Nostalgia is associated with a yearning for the past, its personalities, possibilities, and events, especially the "good ol' days" or a "warm childhood".[5]

The scientific literature on nostalgia usually refers to nostalgia regarding the personal life and has mainly studied the effects of nostalgia induced during the studies. Smell and touch are strong evokers of nostalgia due to the processing of these stimuli first passing through the amygdala, the emotional seat of the brain. These recollections of one's past are usually important events, people one cares about, and places where one has spent time. Music[6] and weather[7] can also be strong triggers of nostalgia.

Functions

Nostalgia's definition has changed greatly over time.
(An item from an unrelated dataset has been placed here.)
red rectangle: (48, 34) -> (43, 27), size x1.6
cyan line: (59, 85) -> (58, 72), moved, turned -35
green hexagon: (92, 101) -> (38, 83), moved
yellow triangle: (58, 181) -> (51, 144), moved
Consistent with its Greek word roots meaning "homecoming" and "pain," nostalgia was for centuries considered a potentially debilitating and sometimes fatal medical condition expressing extreme homesickness.[4] The modern view is that nostalgia is an independent, and even positive, emotion that many people experience often. Nostalgia has been found to have important psychological functions, such as to improve mood, increase social connectedness, enhance positive self-regard, and provide existential meaning.[8] Many nostalgic reflections serve more than one function, and overall seem to benefit those who experience them. Such benefits may lead to a chronic disposition or personality trait of "nostalgia proneness."[9][10] Nostalgia has also been associated with learning and memory consolidation.[11]

Improve mood

Although nostalgia is often triggered by negative feelings, it results in increasing one's mood and heightening positive emotions, which can stem from feelings of warmth or coping resulting from nostalgic reflections. One way to improve mood is to effectively cope with problems that hinder one's happiness. Batcho (2013) found that nostalgia proneness positively related to successful methods of coping throughout all stages—planning and implementing strategies, and reframing the issue positively. These studies led to the conclusion that the coping strategies that are likely among nostalgia-prone people often lead to benefits during stressful times. Nostalgia can be connected to more focus on coping strategies and implementing them, thus increasing support in challenging times.[12]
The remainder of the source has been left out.